> [EXERCISE DETAILS]
Search the data below for the string "link". Extract every line that contains it.

> [RECORDED INFORMATION]
......
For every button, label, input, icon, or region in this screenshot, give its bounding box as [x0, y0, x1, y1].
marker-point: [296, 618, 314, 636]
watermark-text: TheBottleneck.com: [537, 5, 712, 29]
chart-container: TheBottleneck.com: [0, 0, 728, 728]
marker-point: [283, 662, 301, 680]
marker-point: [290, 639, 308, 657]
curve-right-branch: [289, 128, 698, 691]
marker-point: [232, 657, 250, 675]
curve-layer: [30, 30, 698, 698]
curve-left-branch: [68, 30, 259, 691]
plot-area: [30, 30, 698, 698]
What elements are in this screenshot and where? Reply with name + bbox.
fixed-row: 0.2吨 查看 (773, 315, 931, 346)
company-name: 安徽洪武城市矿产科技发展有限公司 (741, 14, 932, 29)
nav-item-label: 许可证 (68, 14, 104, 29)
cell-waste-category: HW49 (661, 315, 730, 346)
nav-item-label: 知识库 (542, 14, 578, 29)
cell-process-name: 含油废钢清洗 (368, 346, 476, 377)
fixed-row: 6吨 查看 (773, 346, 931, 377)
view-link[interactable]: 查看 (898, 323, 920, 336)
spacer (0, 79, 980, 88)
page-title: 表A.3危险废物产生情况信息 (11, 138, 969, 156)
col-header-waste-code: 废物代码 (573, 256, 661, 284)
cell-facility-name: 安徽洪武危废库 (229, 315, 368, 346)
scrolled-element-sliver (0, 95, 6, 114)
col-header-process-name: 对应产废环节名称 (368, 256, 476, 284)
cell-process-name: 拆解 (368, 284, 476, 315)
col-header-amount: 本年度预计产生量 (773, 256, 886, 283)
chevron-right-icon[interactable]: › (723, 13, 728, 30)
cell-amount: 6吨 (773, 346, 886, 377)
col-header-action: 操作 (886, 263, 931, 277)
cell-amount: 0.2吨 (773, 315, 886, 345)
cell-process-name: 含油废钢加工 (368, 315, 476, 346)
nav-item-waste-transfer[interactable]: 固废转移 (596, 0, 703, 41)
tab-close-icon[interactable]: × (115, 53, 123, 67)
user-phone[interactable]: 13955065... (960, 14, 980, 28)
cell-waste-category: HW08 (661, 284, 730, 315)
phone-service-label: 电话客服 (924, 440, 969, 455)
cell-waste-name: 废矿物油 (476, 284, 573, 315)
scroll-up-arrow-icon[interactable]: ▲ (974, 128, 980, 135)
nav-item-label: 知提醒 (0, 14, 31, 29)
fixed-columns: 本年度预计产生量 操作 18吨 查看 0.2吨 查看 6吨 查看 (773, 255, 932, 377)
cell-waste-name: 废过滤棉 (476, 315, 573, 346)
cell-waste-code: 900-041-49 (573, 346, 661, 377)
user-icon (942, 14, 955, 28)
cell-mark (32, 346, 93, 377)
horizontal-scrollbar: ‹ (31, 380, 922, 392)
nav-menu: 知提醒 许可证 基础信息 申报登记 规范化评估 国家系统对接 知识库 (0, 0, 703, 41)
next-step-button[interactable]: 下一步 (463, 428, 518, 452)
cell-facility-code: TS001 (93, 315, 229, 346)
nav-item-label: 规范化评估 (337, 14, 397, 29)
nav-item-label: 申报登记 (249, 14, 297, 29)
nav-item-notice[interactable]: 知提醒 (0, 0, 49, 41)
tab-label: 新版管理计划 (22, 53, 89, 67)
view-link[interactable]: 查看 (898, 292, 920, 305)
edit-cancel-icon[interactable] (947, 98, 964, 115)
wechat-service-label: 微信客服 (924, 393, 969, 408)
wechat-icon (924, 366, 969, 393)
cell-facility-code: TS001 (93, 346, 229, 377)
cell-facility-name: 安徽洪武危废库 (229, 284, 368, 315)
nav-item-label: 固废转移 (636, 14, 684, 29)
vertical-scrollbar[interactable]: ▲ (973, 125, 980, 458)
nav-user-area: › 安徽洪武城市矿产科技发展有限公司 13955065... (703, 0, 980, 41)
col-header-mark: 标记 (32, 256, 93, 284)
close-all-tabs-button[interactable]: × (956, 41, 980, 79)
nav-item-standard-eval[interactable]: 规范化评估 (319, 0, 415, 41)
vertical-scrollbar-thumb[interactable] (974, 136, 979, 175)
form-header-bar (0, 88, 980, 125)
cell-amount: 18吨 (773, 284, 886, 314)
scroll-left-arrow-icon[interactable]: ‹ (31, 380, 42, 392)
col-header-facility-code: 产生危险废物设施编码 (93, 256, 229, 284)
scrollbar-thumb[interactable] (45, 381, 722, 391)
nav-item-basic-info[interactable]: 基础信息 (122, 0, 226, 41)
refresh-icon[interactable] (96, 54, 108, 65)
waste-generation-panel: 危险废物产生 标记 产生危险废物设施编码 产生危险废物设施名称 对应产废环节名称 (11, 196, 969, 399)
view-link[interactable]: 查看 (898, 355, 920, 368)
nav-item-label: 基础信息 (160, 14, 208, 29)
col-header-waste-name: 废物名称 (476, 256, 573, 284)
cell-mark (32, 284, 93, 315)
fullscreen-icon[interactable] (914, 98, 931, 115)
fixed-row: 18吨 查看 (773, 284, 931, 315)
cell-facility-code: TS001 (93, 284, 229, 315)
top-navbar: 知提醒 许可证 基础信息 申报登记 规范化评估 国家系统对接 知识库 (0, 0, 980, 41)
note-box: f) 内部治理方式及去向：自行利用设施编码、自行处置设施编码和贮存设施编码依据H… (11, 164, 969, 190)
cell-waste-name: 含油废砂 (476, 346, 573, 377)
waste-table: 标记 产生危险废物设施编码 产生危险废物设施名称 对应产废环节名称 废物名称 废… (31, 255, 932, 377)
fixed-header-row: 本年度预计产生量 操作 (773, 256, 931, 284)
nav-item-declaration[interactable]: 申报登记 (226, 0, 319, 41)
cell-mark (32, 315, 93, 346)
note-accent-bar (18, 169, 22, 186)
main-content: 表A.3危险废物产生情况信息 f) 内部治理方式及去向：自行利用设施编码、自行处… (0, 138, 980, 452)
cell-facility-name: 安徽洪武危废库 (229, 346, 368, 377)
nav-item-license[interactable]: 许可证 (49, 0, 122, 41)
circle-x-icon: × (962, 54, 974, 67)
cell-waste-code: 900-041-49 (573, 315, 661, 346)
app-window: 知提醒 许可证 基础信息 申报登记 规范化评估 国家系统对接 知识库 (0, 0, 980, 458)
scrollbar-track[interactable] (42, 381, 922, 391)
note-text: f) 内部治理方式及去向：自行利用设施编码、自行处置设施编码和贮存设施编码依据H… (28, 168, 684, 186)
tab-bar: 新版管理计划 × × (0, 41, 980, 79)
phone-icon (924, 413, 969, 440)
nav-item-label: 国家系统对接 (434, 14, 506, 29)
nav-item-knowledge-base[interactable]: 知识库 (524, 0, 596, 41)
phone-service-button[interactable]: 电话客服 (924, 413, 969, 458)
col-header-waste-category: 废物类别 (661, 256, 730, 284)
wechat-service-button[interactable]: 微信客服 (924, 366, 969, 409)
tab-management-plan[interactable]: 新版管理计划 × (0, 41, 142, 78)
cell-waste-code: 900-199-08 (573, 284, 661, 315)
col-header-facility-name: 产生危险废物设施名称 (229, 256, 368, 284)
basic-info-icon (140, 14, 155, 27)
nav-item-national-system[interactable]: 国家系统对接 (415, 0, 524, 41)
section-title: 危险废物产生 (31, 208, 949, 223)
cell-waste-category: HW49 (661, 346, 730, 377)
......
> [RESULT OF THIS EXERCISE]
view-link[interactable]: 查看 (898, 323, 920, 336)
view-link[interactable]: 查看 (898, 292, 920, 305)
view-link[interactable]: 查看 (898, 355, 920, 368)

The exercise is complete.